We finished our meal with a slice of excellent rhubarb pie, the filling tart and the crust tender and flaky and everything all meldy in the mouth. The pies are worth the trip. The menu, like most, depends on your tastes.

Last week, another friend and I went to Empanada Mama before hitting up the singularly named play, Millicent Scowlworthy. Thankfully, the empanadas were very smileworthy. Harharhar. Perfect little pockets of $2 fried goodness. I had a pork one which was thankfully sans vinegar and instead tender and spicy. We split a spinach and cheese one, and my friend got the fun pizza! filled one. We had to split for the play so that's all we tried. Otherwise, I could have stayed all night, eating empanadas up to my ears and drinking yummy looking fruit smoothie drinks, and then you could roll me out like Violet, except I'd be all greasy and angular instead of blue and round.
And lastly, over the weekend, I made this cherry cobbler with the sour cherries I got at Union Square. Sour cherries are a new food for me; I didn't really know they existed before this year, or I didn't match up that the cherries in baked goods I've had taste nothing like the sweet cherries you eat in the summer. But they are lovely. This cobbler is suuuuuper easy to make - after pitting (I found that it's easy to do this with those wooden kabob skewers), you just syrupize the cherries a tiny bit and then make a really easy dough and plop that on top and then bake. The cherries mellow out and taste tart and sweet and the dough becomes biscuit-y, light and golden on top. Go eat some!

I wanna be happy! too

Okay, so there's only two days left for New Yorkers to see The Motel. Hopefully this does really well, and then before you know it, there will be another asian-am. villain with maybe one line on the big screen's next comic book hero flick next to Kal Penn. Presto, progress!

But really, I'm glad that The Motel was good, because I was shilling for it only after reading a bit about it and watching the trailer. So, as my friend told me this weekend after showing me her newly purchased boots, I have a good eye! This movie works, whether you go casual or dressy!

So hooray to my peeps (helloooo Koreans!) and all that good stuff. The story isn't this narrow little experience of an awkward Chinese-American kid going through puberty, splashed in red and gold with squiggly dragons and demure engrish-speaking geishas in a restaurant where it rains fortune cookies. Since the characters are drawn with care and depth, they could have been any race and with a few tweaks, the film would have worked just as well. Or, as director Michael Kang is Korean, he could have very easily chosen to usurp the loose basis of the novel Waylaid to turn the family Korean too. In fact, what was nice was that everybody wasn't all one ethnicity, which differs, obviously, from most other times you see asian actors on the screen, in movies from other countries, or as 'tokens', or in works focusing on a particular ethnic community. Here, the characters who are thrown together are not just eclectic in type, but in roots as well. And they just want to be happy.

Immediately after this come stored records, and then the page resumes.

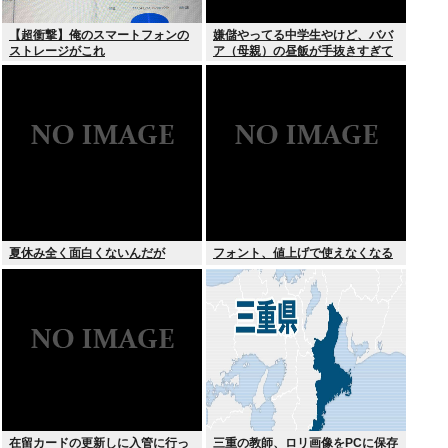
【超衝撃】俺のスマートフォンの
嫌儲やってる中学生やけど、ババ
ストレージがこれ
ア（母親）の昼飯が手抜きすぎて
キレそう
夏休み全く面白くないんだが
フォント、値上げで使えなくなる
在留カードの更新しに入管に行っ
三重の教師、ロリ画像をPCに保存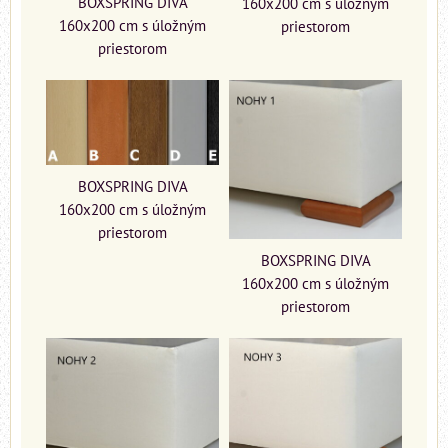
BOXSPRING DIVA
160x200 cm s úložným
160x200 cm s úložným
priestorom
priestorom
BOXSPRING DIVA
160x200 cm s úložným
priestorom
BOXSPRING DIVA
160x200 cm s úložným
priestorom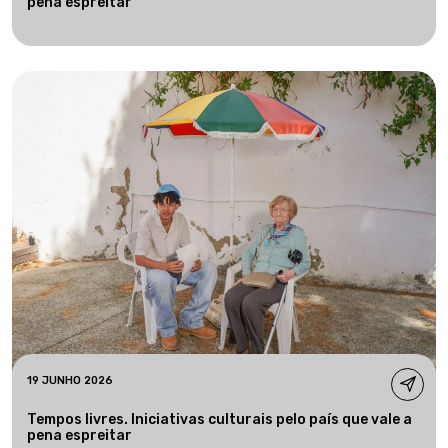
pena espreitar
19 JUNHO 2026
Tempos livres. Iniciativas culturais pelo país que vale a
pena espreitar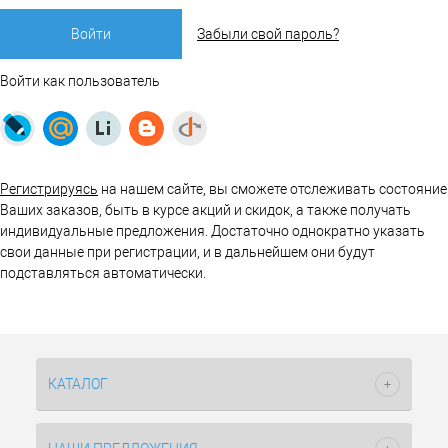
Забыли свой пароль?
Войти как пользователь
Регистрируясь
на нашем сайте, вы сможете отслеживать состояние
Ваших заказов, быть в курсе акций и скидок, а также получать
индивидуальные предложения. Достаточно однократно указать
свои данные при регистрации, и в дальнейшем они будут
подставляться автоматически.
КАТАЛОГ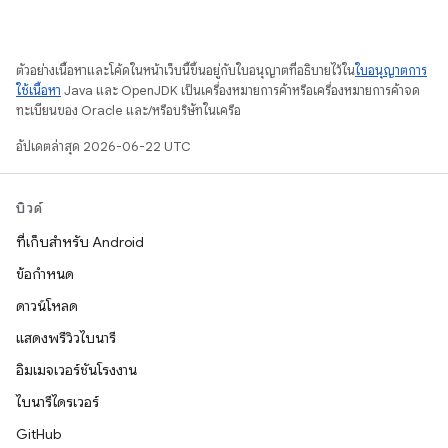
ตัวอย่างเนื้อหาและโค้ดในหน้าเว็บนี้ขึ้นอยู่กับใบอนุญาตที่อธิบายไว้ใน
ใบอนุญาตการ
ใช้เนื้อหา
Java และ OpenJDK เป็นเครื่องหมายการค้าหรือเครื่องหมายการค้าจด
ทะเบียนของ Oracle และ/หรือบริษัทในเครือ
อัปเดตล่าสุด 2026-06-22 UTC
บิวด์
ที่เก็บสำหรับ Android
ข้อกำหนด
ดาวน์โหลด
แสดงพรีวิวไบนารี
อิมเมจเวอร์ชันโรงงาน
ไบนารีไดรเวอร์
GitHub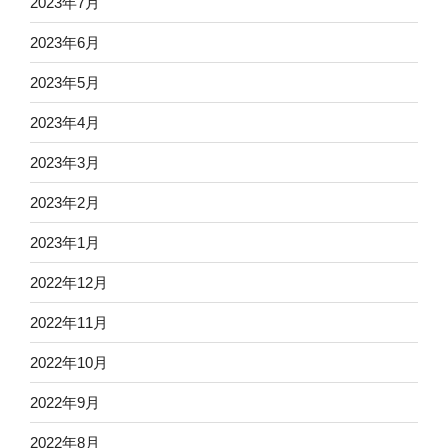
2023年7月
2023年6月
2023年5月
2023年4月
2023年3月
2023年2月
2023年1月
2022年12月
2022年11月
2022年10月
2022年9月
2022年8月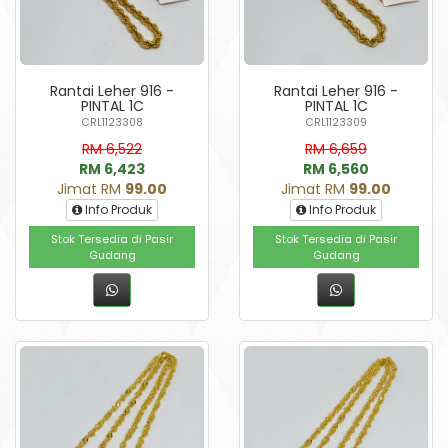
Rantai Leher 916 -
Rantai Leher 916 -
PINTAL 1C
PINTAL 1C
CRL1123308
CRL1123309
RM 6,522
RM 6,659
RM 6,423
RM 6,560
Jimat RM
99.00
Jimat RM
99.00
Info Produk
Info Produk
Stok Tersedia di Pasir
Stok Tersedia di Pasir
Gudang
Gudang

Kang draws great acting out of the kids, even in rather uncomfortable puberty stuff, and Jade Wu is spectacular in her portrayal of Ernest's strict mother. There is this wonderfully poignant silent moment which concludes the movie between her and Ernest, and I thought this ending was great, even though a few people I know felt that it was really abrupt. But I felt that the story had finished its gentle arc, addressed a whole lot of stuff in less than 90 minutes without it seeming like a whole lot of stuff, and that a sort of understanding or realization grows out of a silent shared moment seems different and wonderful.